• _Materials provided_
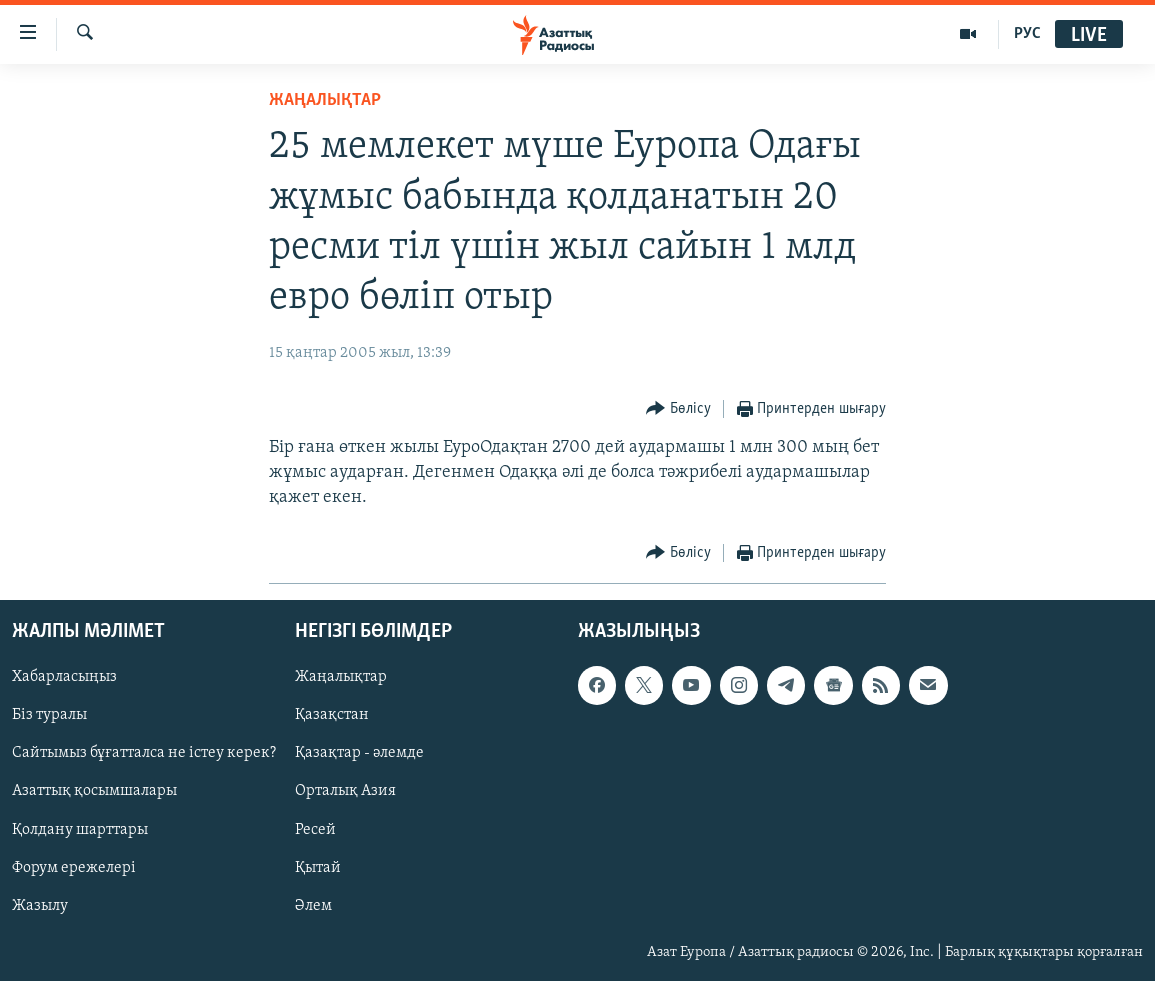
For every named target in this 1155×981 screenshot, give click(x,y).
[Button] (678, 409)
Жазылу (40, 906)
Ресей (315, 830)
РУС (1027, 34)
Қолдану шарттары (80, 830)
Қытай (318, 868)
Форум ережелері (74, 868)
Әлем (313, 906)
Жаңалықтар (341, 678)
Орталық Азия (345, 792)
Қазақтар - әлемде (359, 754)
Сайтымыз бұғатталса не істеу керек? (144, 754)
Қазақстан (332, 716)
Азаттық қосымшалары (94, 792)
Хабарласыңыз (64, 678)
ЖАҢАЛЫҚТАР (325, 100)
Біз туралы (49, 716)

--

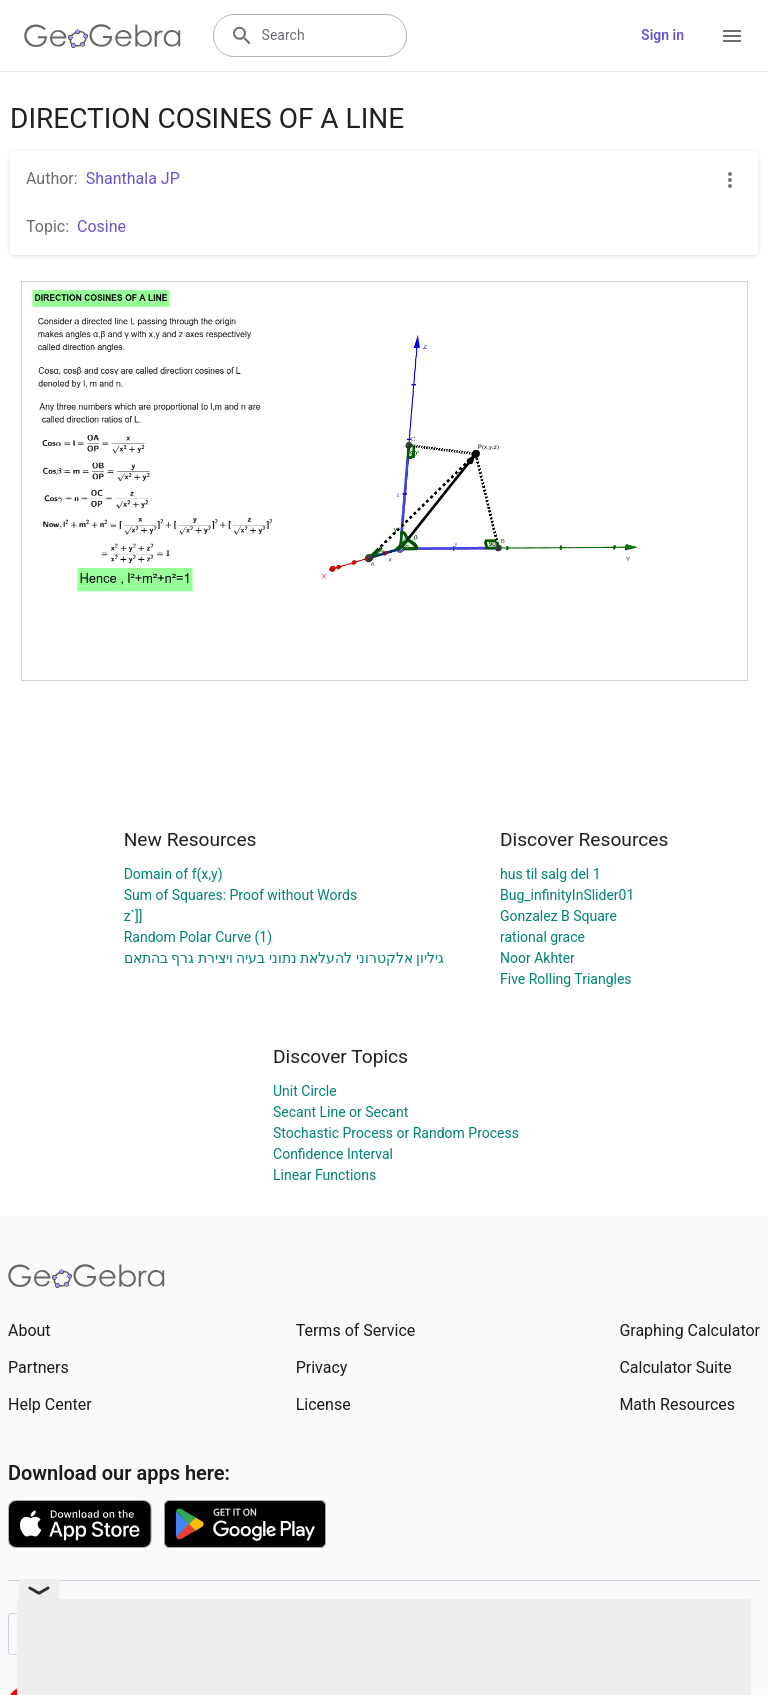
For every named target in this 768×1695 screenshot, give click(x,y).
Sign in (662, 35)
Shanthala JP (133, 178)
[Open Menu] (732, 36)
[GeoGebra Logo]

...

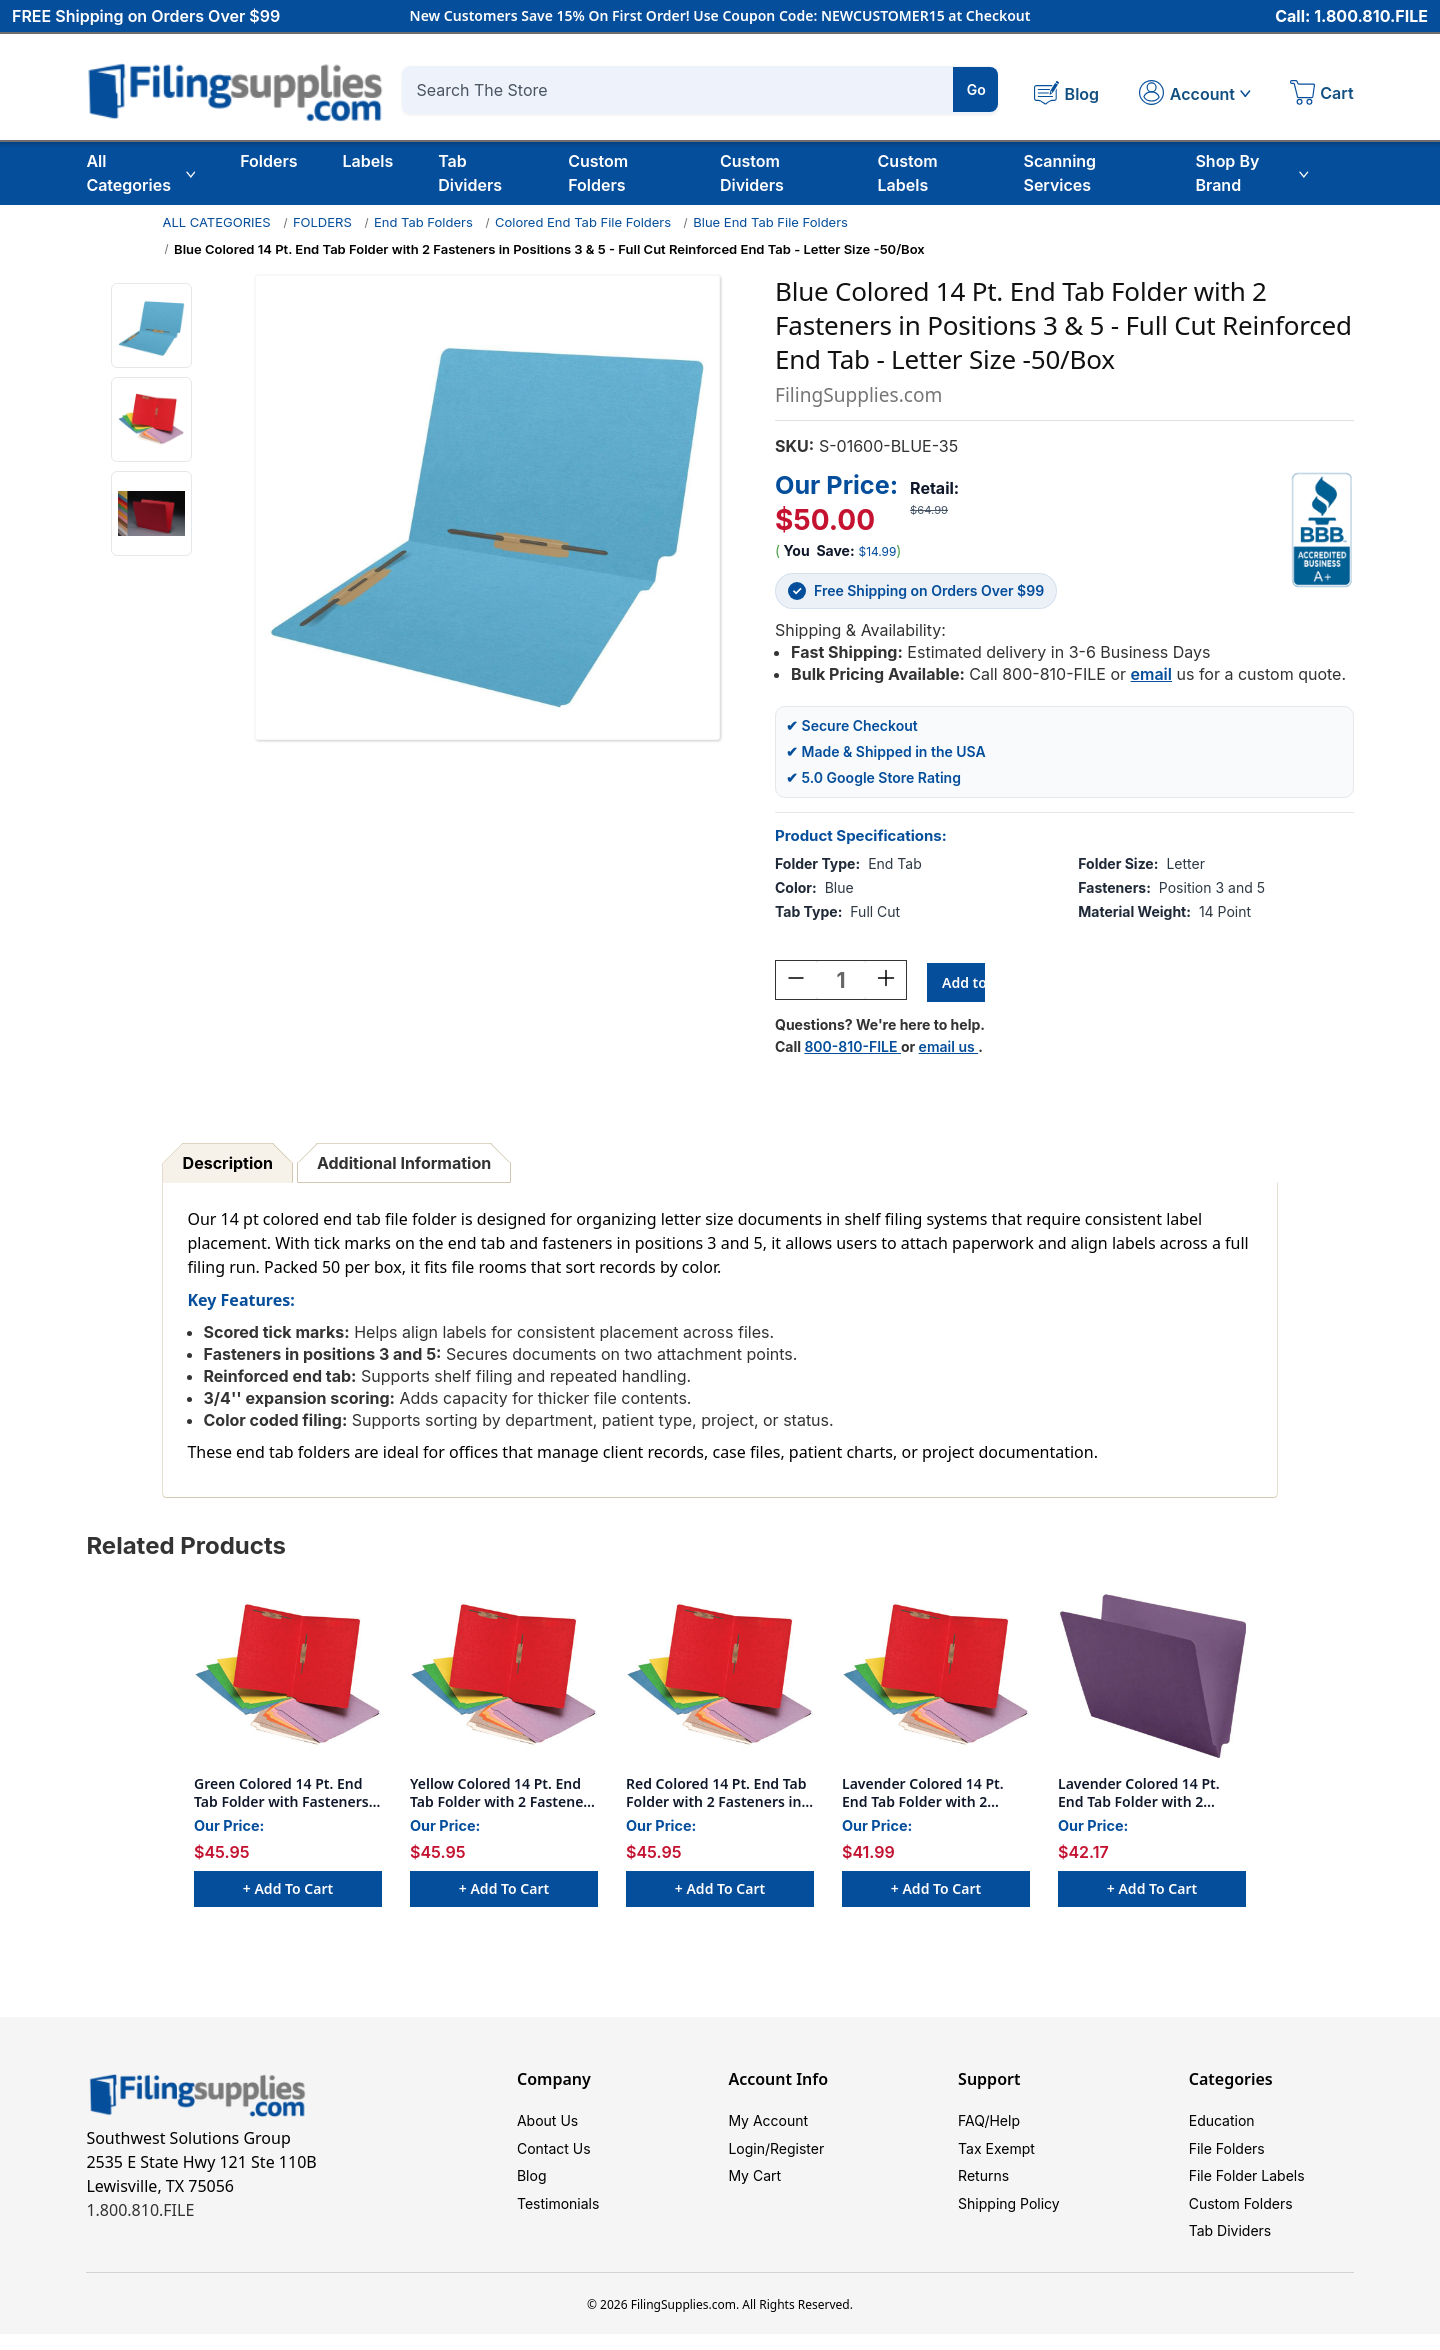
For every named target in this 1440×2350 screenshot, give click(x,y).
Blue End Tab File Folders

• _Exercise_
Among the entries above, copy exactly only the lines starting with the one containing "Қолдану шарттары (80, 830)" and going through the one containing "ЖАҢАЛЫҚТАР (325, 100)", both ends included.

• _Problem solution_
Қолдану шарттары (80, 830)
Қытай (318, 868)
Форум ережелері (74, 868)
Әлем (313, 906)
Жаңалықтар (341, 678)
Орталық Азия (345, 792)
Қазақтар - әлемде (359, 754)
Сайтымыз бұғатталса не істеу керек? (144, 754)
Қазақстан (332, 716)
Азаттық қосымшалары (94, 792)
Хабарласыңыз (64, 678)
ЖАҢАЛЫҚТАР (325, 100)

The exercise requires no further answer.